What you have to do: Start at the line below containing "чтении в Госдуме." and stop at the line containing "образовании.". Repeat every line of that stretch exactly, and nothing outside it.

Available records:
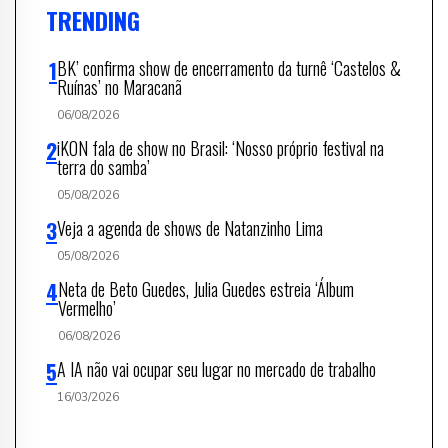
TRENDING
BK’ confirma show de encerramento da turnê ‘Castelos &
Ruínas’ no Maracanã
06/08/2026
iKON fala de show no Brasil: ‘Nosso próprio festival na
terra do samba’
05/08/2026
Veja a agenda de shows de Natanzinho Lima
05/08/2026
Neta de Beto Guedes, Julia Guedes estreia ‘Álbum
Vermelho’
06/08/2026
A IA não vai ocupar seu lugar no mercado de trabalho
16/03/2026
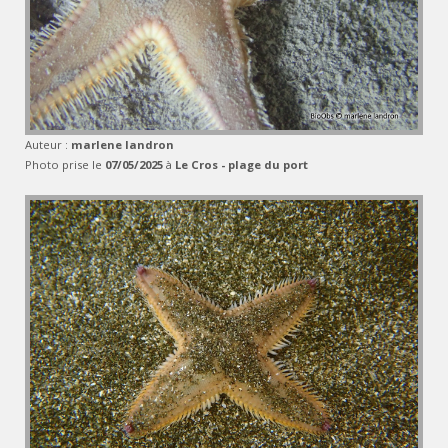
Auteur :
marlene landron
Photo prise le
07/05/2025
à
Le Cros - plage du port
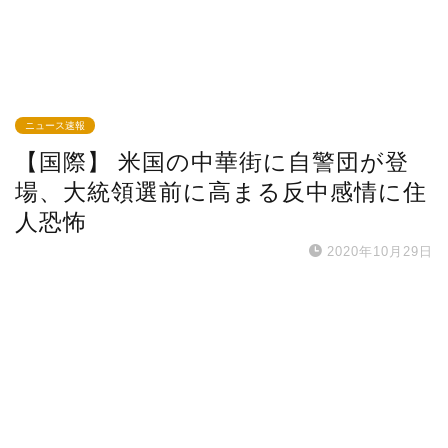
ニュース速報
【国際】 米国の中華街に自警団が登
場、大統領選前に高まる反中感情に住
人恐怖
2020年10月29日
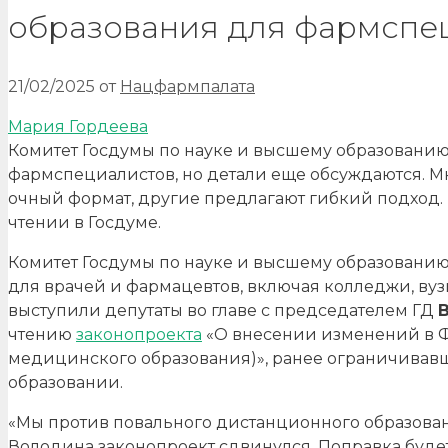
образования для фармспе
21/02/2025
от
Нацфармпалата
Мария Гордеева
Комитет Госдумы по науке и высшему образовани
фармспециалистов, но детали еще обсуждаются. 
очный формат, другие предлагают гибкий подход.
чтении в Госдуме.
Комитет Госдумы по науке и высшему образовани
для врачей и фармацевтов, включая колледжи, в
выступили депутаты во главе с председателем ГД
чтению
законопроекта
«О внесении изменений в Ф
медицинского образования)», ранее ограничивав
образовании.
«Мы против повального дистанционного образован
Володина законопроект сдвинулся. Поправка буде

Expected answer:
чтении в Госдуме.
Комитет Госдумы по науке и высшему образовани
для врачей и фармацевтов, включая колледжи, в
выступили депутаты во главе с председателем ГД
чтению
законопроекта
«О внесении изменений в Ф
медицинского образования)», ранее ограничивав
образовании.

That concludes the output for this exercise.